In order for a child to qualify as a child with a disability and receive special education services and supports under the Individuals with Disabilities Education Act (I.D.E.A.), a child must first be assessed by the school district. This assessment is called the psychoeducational evaluation. The results of the psychoeducational evaluation will then be presented to the Individualized Education Planning (known as the IEP) team. The IEP team consists of qualified professionals and the parent of the child. The IEP team then has the authority to make decision as to whether a child is eligible for special education.
Generally, an IEP team will find that a child is eligible for special education services if:
- The child is between 3 and 22 years old
- The child has one or more of the following: mental retardation, a hearing impairment, a speech or language impairment, a visual impairment, an emotional disturbance, an orthopedic impairment, autism, traumatic brain injury, other health impairment, a specific learning disability, deaf-blindness, or multiple disabilities
- Because of the disability, the child needs special education services and supports
To be eligible under I.D.E.A., there are thirteen categories:
- Hearing impairment
- Mental retardation
- Multiple disabilities
- Orthopedic impairment
- Other health impairment (impairment in strength, vitality, or alertness due to chronic or acute health problem, e.g. ADHD, Epilepsy)
- Emotionally disturbed
- Specific learning disability
- Speech or language impairment
- Traumatic brain injury
- Visual impairment
Certain eligibility categories are broader, or require some more explanation to fully understand.
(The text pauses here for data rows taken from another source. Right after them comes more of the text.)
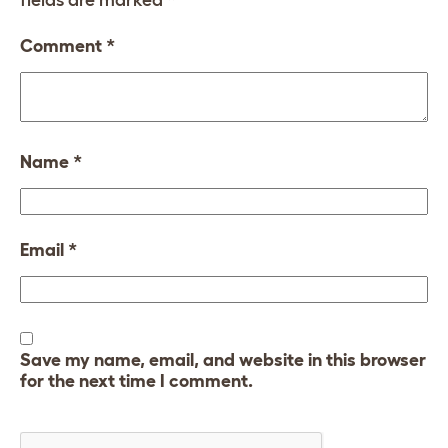
fields are marked
*
Comment
*
Name
*
Email
*
Save my name, email, and website in this browser
for the next time I comment.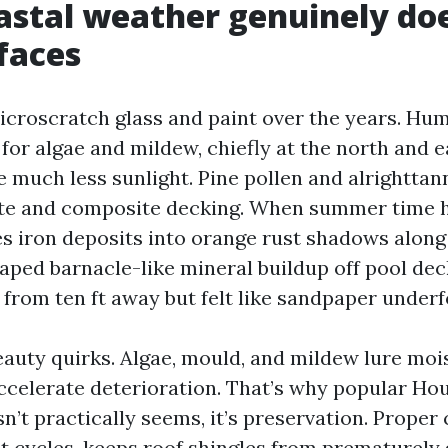
stal weather genuinely doe
faces
microscratch glass and paint over the years. Hum
 for algae and mildew, chiefly at the north and e
 much less sunlight. Pine pollen and alrighttann
e and composite decking. When summer time hi
s iron deposits into orange rust shadows along
raped barnacle-like mineral buildup off pool dec
 from ten ft away but felt like sandpaper underf
eauty quirks. Algae, mould, and mildew lure moi
ccelerate deterioration. That’s why popular H
n’t practically seems, it’s preservation. Proper
t cycles, keeps roof shingles from prematurely 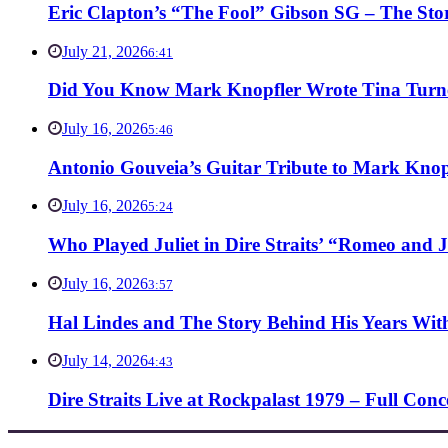
Eric Clapton’s “The Fool” Gibson SG – The Stor
July 21, 2026
6:41
Did You Know Mark Knopfler Wrote Tina Turner
July 16, 2026
5:46
Antonio Gouveia’s Guitar Tribute to Mark Knop
July 16, 2026
5:24
Who Played Juliet in Dire Straits’ “Romeo and J
July 16, 2026
3:57
Hal Lindes and The Story Behind His Years With
July 14, 2026
4:43
Dire Straits Live at Rockpalast 1979 – Full Co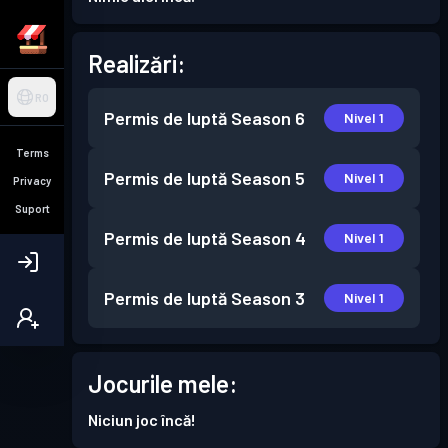
Realizări:
RO
Permis de luptă
Season 6
Nivel 1
Terms
Permis de luptă
Season 5
Nivel 1
Privacy
Suport
Permis de luptă
Season 4
Nivel 1
Permis de luptă
Season 3
Nivel 1
Jocurile mele:
Niciun joc încă!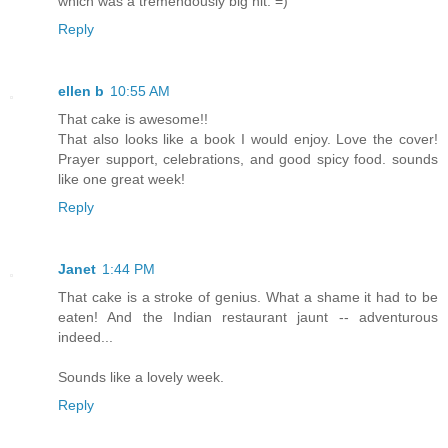
which was a tremendously big hit. =)
Reply
ellen b
10:55 AM
That cake is awesome!!
That also looks like a book I would enjoy. Love the cover!
Prayer support, celebrations, and good spicy food. sounds
like one great week!
Reply
Janet
1:44 PM
That cake is a stroke of genius. What a shame it had to be
eaten! And the Indian restaurant jaunt -- adventurous
indeed...
Sounds like a lovely week.
Reply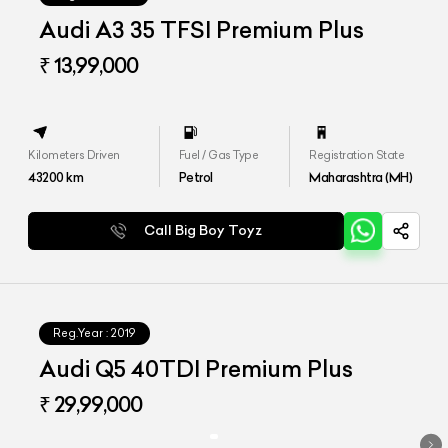
Audi A3 35 TFSI Premium Plus
₹ 13,99,000
Kilometers Driven
Fuel / Gas Type
Registration State
43200
km
Petrol
Maharashtra (MH)
Call Big Boy Toyz
Reg.Year :
2019
Audi Q5 40TDI Premium Plus
₹ 29,99,000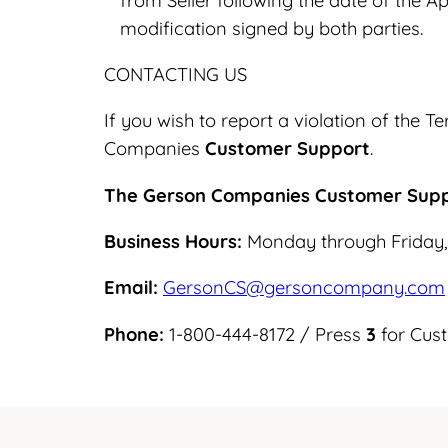
from Seller following the date of the Ap
modification signed by both parties.
CONTACTING US
If you wish to report a violation of the
Companies
Customer Support
.
The Gerson Companies Customer Sup
Business Hours:
Monday through Friday,
Email:
GersonCS@gersoncompany.com
Phone:
1-800-444-8172 / Press
3
for Cus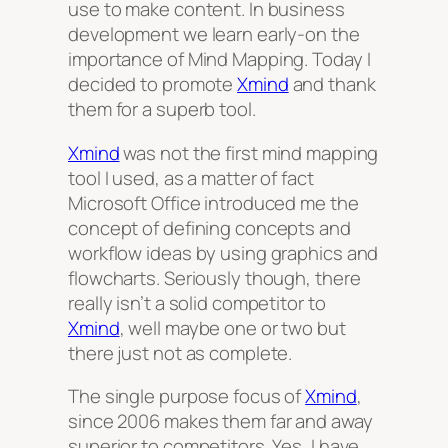
use to make content. In business
development we learn early-on the
importance of Mind Mapping. Today I
decided to promote
Xmind
and thank
them for a superb tool.
Xmind
was not the first mind mapping
tool I used, as a matter of fact
Microsoft Office introduced me the
concept of defining concepts and
workflow ideas by using graphics and
flowcharts. Seriously though, there
really isn’t a solid competitor to
Xmind
, well maybe one or two but
there just not as complete.
The single purpose focus of
Xmind
,
since 2006 makes them far and away
superior to competitors. Yes, I have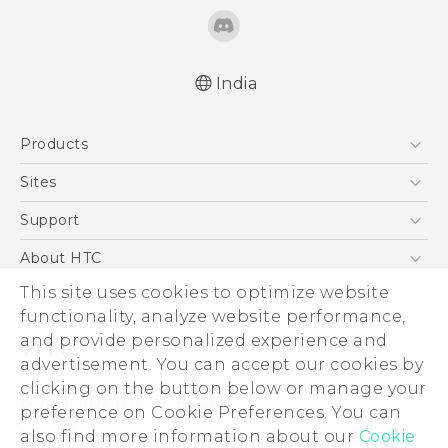
India
Quick start guide
Products
User manual
5G
Sites
Smartphones
HTC Dev
Support
Blockchain Phone
HTC Research
Support Center
About HTC
VIVE
Warranty Policy
ESG
This site uses cookies to optimize website
functionality, analyze website performance,
Investor
and provide personalized experience and
Privacy Policy
advertisement. You can accept our cookies by
Product Security
clicking on the button below or manage your
© 2011-2026 HTC Corporation
preference on Cookie Preferences. You can
Careers
Legal Terms
also find more information about our
Cookie
Security and Privacy Whitepaper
OTHER HEALTH IMPAIRMENT: The category of “other health impairment” is a very broad category that can include a child with attention deficits. This category encompasses children that have a variety of health problems such as diabetes or epilepsy that cause the child to have limited alertness to the educational environment. ADD and ADHD can fall into this category because, if a child is also hyper-alert to extraneous things in the environment, it is then difficult for him to be alert to his or her educational environment. A diagnosis, while helpful, is not necessary to qualify for special education services under this category.
Children with ADD and ADHD can also fall under the category of specific learning disability. Generally, a child will be found to have a specific learning disability if there is a notable difference between his or her intellectual ability (or I.Q.) and actual functioning in the classroom, and this difference is caused by difficulties with processing information. Children with ADD or ADHD can fall under this category if it is found they have difficulties with attention processing.
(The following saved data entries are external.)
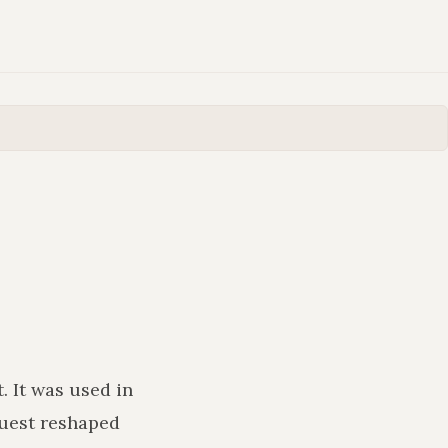
t
. It was used in
uest reshaped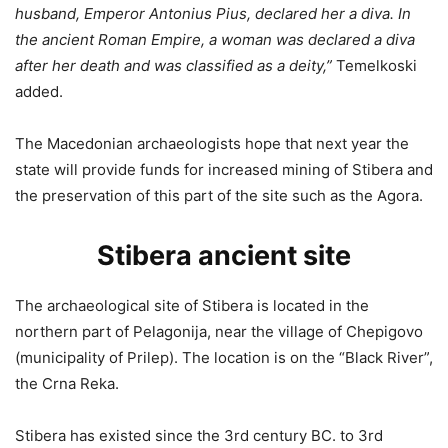
husband, Emperor Antonius Pius, declared her a diva. In
the ancient Roman Empire, a woman was declared a diva
after her death and was classified as a deity,”
Temelkoski
added.
The Macedonian archaeologists hope that next year the
state will provide funds for increased mining of Stibera and
the preservation of this part of the site such as the Agora.
Stibera ancient site
The archaeological site of Stibera is located in the
northern part of Pelagonija, near the village of Chepigovo
(municipality of Prilep). The location is on the “Black River”,
the Crna Reka.
Stibera has existed since the 3rd century BC. to 3rd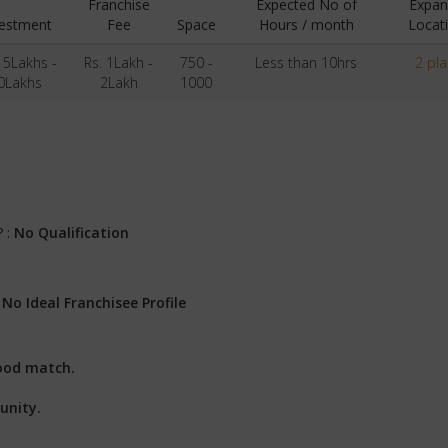
Franchise
Expected No of
Expan
vestment
Fee
Space
Hours / month
Locat
15Lakhs -
Rs. 1Lakh -
750 -
Less than 10hrs
2 pl
0Lakhs
2Lakh
1000
? :
No Qualification
:
No Ideal Franchisee Profile
ood match.
unity.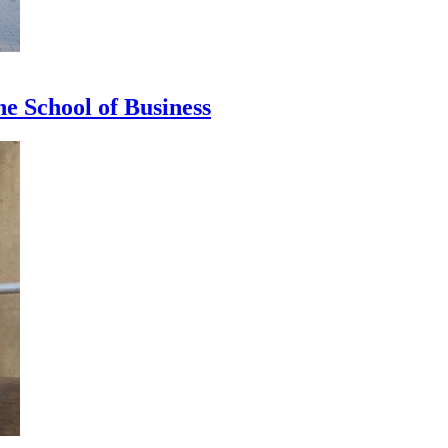
ne School of Business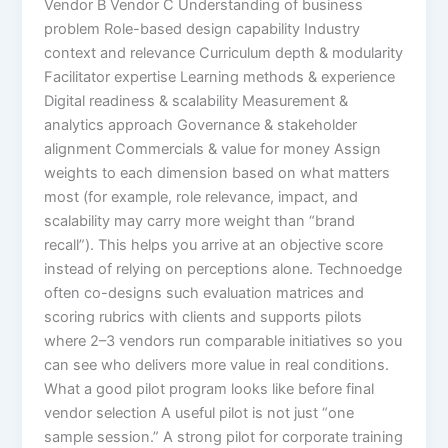
Vendor B Vendor C Understanding of business
problem Role-based design capability Industry
context and relevance Curriculum depth & modularity
Facilitator expertise Learning methods & experience
Digital readiness & scalability Measurement &
analytics approach Governance & stakeholder
alignment Commercials & value for money Assign
weights to each dimension based on what matters
most (for example, role relevance, impact, and
scalability may carry more weight than “brand
recall”). This helps you arrive at an objective score
instead of relying on perceptions alone. Technoedge
often co-designs such evaluation matrices and
scoring rubrics with clients and supports pilots
where 2–3 vendors run comparable initiatives so you
can see who delivers more value in real conditions.
What a good pilot program looks like before final
vendor selection A useful pilot is not just “one
sample session.” A strong pilot for corporate training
EMOTIONAL DISTURBANCE: The last category that deserves some attention is that of emotional disturbance. Emotional disturbance generally encompasses children that have mental health diagnosis, or who have severe behavioral issues. However, a diagnosis is not necessary to qualify under this category. A child will be found to qualify under this category if he or she has one or more of the following over a long period of time, in multiple settings (such as the school and the home), and it has an adverse effect on the child’s education: (1) the child does not have any intellectual, sensory, or health issues, however, the child is not able to learn, (2) the child cannot build or keep meaningful relationships with friends or with teachers, (3) the child has inappropriate behaviors or feelings under normal circumstances, (4) the child is generally unhappy or depressed, and (5) the child becomes sick or fearful in relation to problems at home or school.
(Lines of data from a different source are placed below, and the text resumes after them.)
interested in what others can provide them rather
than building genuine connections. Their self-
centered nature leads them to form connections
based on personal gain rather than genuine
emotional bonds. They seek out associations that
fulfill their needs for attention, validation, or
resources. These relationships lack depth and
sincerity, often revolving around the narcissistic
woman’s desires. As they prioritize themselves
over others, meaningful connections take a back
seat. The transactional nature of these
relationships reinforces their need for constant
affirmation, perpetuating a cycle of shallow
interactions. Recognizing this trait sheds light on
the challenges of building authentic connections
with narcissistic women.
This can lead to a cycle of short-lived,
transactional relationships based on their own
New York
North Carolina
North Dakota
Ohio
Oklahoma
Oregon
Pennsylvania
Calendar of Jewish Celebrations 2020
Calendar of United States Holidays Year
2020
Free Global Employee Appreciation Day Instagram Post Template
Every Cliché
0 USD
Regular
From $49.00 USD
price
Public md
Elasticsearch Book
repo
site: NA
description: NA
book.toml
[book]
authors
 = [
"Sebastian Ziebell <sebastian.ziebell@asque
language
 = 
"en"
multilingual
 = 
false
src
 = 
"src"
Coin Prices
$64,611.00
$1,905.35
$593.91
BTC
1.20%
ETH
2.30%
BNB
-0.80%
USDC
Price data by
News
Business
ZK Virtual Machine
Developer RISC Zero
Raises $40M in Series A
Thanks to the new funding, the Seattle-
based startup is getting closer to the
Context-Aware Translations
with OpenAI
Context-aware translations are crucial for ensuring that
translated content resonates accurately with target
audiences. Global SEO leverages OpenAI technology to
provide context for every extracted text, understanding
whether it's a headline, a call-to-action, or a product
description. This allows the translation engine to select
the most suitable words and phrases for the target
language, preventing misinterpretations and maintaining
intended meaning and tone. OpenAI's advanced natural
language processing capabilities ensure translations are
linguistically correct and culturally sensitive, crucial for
It is important to note that, although a child must be found to fall under one of the 13 eligibility categories to qualify for special education services and supports, these categories are simply legal definitions. The eligibility categories do not drive services. Therefore, if a child is found to be eligible for special education under any one of these 13 categories, then all the services and supports available under an IEP can be considered. The type of services and supports must be driven by the unique needs of each individual child, not by his or her eligibility category.